Circadian Rhythm: It Plays a Crucial Role in Health

Health Professional, Medical Reviewer

The light-dark cycle, often called the circadian rhythm, is more than just a change in the environment around us. It has actually shaped the evolution of most living species.

Adaptation to the immediate environment led to behavioral and physiologic consequences. Hunger, core body temperature, growth, and memory are some of the functions critical for survival. All are determined by this internal circadian schedule.

Circadian means “around one day.” It’s built into all living cells. Many human cells contain genes called “clock” and “B-mal” that produce certain proteins called “Cry” and “Per,” and their interactions take place in a cycle that takes a little longer than 24 hours. Their timed interactions allow different parts of the body to take turns in performing their individual functions. The cycling and timing occurs because there is not enough cellular energy in the body for all systems to act at the same time.

Although many human cells have this time-keeping cue, there is one master clock in the body. It is located in the part of the brain called the hypothalamus and it is called the suprachiastmatic nucleus (SCN). This section of the brain sends signals to other parts of the brain telling them to inform us when we are tired and sleepy, and when we should be (and feel) awake.

I have written several articles indicating the negative consequences of not listening to those signals and the many consequences of sleep deprivation. Let’s now concentrate on the pattern of specific disease processes and how they are affected by the sleep-wake cycle.

Cardiovascular disease

The autonomic nervous system is modulated by two processes: the sympathetic system and the parasympathetic system. They usually have opposite influences on body function. With regard to cardiovascular function, the sympathetic system raises blood pressure, heart rate, and respiratory rate. The parasympathetic system does the exact opposite.

During sleep in the non-REM phases, which constitute 80 percent of sleep time, the parasympathetic system is predominantly active. REM phases, which account for the other 20 percent of sleep time, are a mixture of both sympathetic and parasympathetic activity, with spurts of sympathetic surges.

During waking hours early in the morning, there’s a point in the circadian rhythm that instigates a sudden change. It triggers a sudden increase in both heart rate and levels of epinephrine in the blood. Most healthy individuals are able to adapt readily to this change, while others with underlying heart disease struggle a bit with these natural physiologic changes.

The platelets also respond to an increase in epinephrine and other similar substances by increasing their adhesiveness. This increases the possibility of blood clots that may be dangerous in those with pre-existing plaques in the coronary arteries.

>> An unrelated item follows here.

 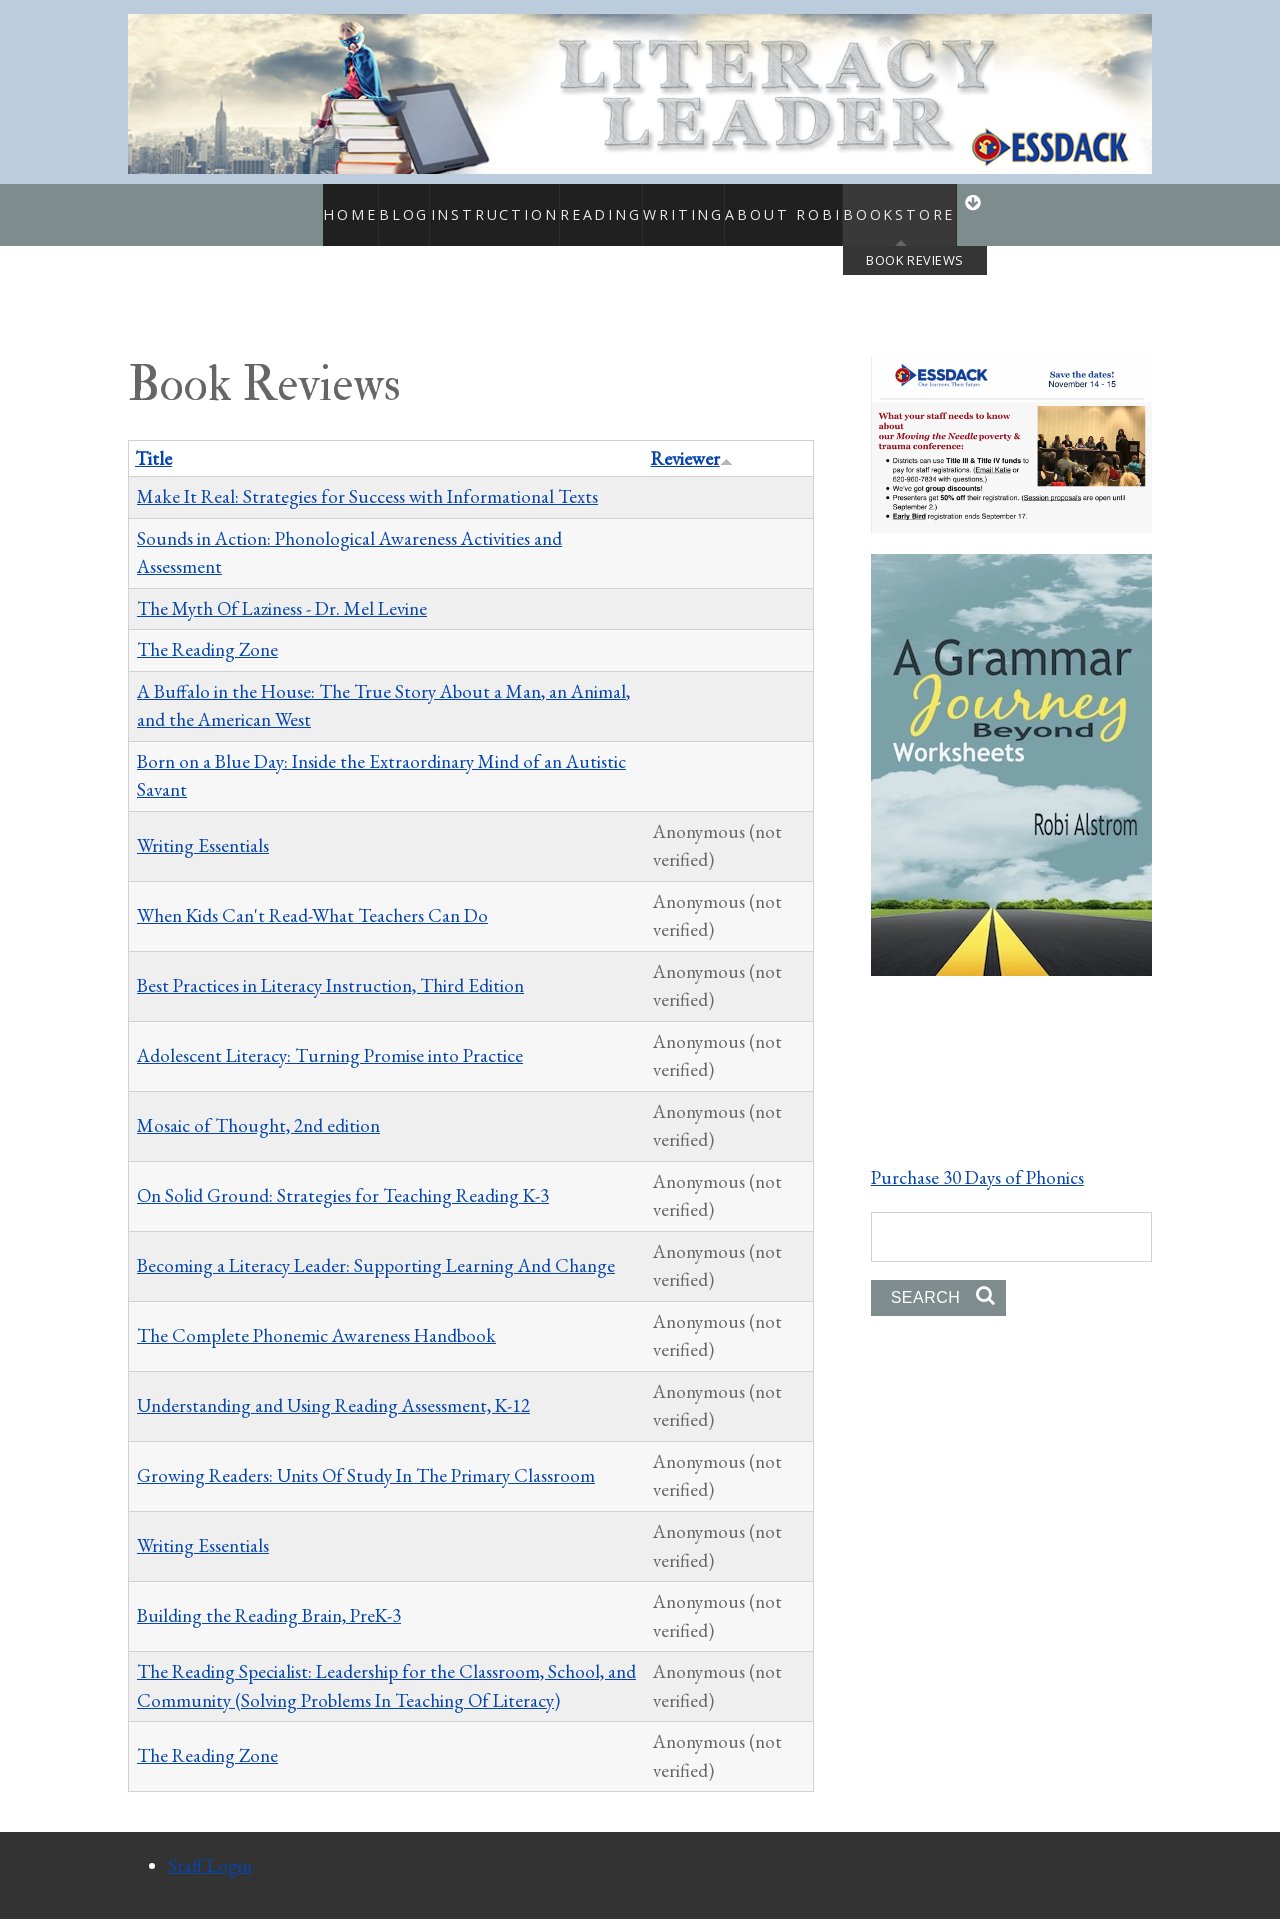 What do you see at coordinates (977, 1155) in the screenshot?
I see `Purchase 30 Days of Phonics` at bounding box center [977, 1155].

This is the most vulnerable moment for cardiac events.  Indeed, the most common period for acute cardiac events is in early morning. In the case of those who have obstructive sleep apnea, the most common time for a cardiac event is during the night.

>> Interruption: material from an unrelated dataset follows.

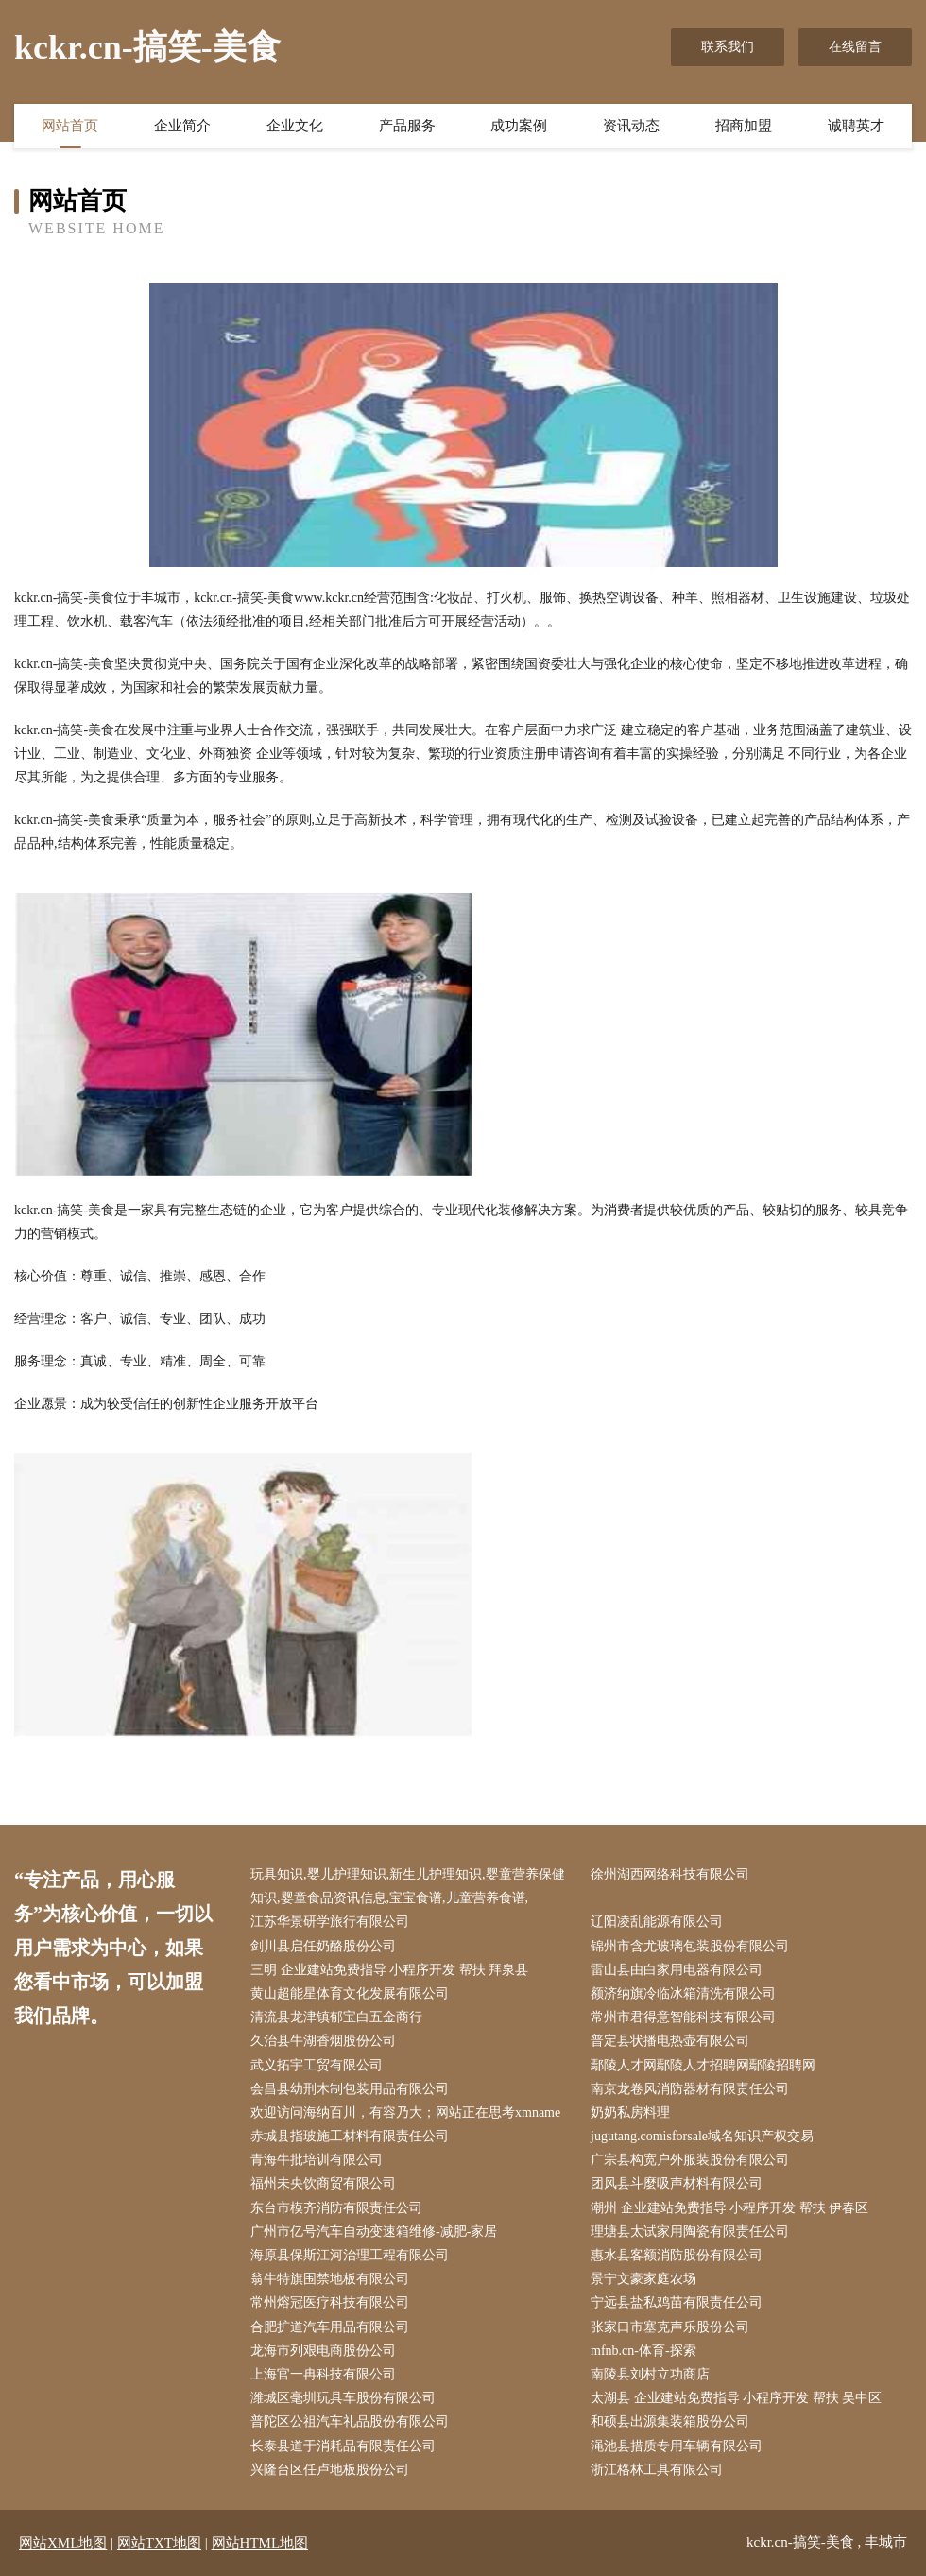 The height and width of the screenshot is (2576, 926). What do you see at coordinates (349, 2421) in the screenshot?
I see `普陀区公祖汽车礼品股份有限公司` at bounding box center [349, 2421].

Bronchial asthma is quite unstable at night especially when untreated. More severe asthma events occur during the night. That’s because an individual’s respiratory rate and the depth of breaths decrease normally during the night, and there is more tendency for bronchial narrowing at night. This process is exaggerated in patients with asthma.

Other factors including aspiration of oral secretions, parasympathetic tone which tends to constrict the bronchial airways, and supine position, have a more profound effect on asthmatics.

Source: Global Initiative for Asthma


Temporal lobe seizures occur referentially at night, whereas other forms of seizures are precipitated by sleep deprivation. Excess fatigue of brain cells due to sleep deprivation lowers the seizure threshold. In this case, amount of sleep and regularity of the sleep-wake cycle are both important.

Alzheimer’s disease

There is a known association between cognitive decline and circadian rhythm disturbances. Sundowning, which is a predominance of robust, aggressive, and frenetic early evening activity, is one such disturbance. One theory suggests that it’s due to decreased melatonin production. The continuing behavior of being awake at night and sleepy during the day will contribute to the cognitive and emotional deterioration.


Chronotherapy is the use of circadian cycles to determine the schedule of administration of medications according to the nature of the disease. It can involve a drug schedule that imitates the natural changes in certain substances in the body, or it can guide administering medication to coincide with the time when it’s most needed. Another version of chronotherapy is to actually manipulate someone’s sleep schedule.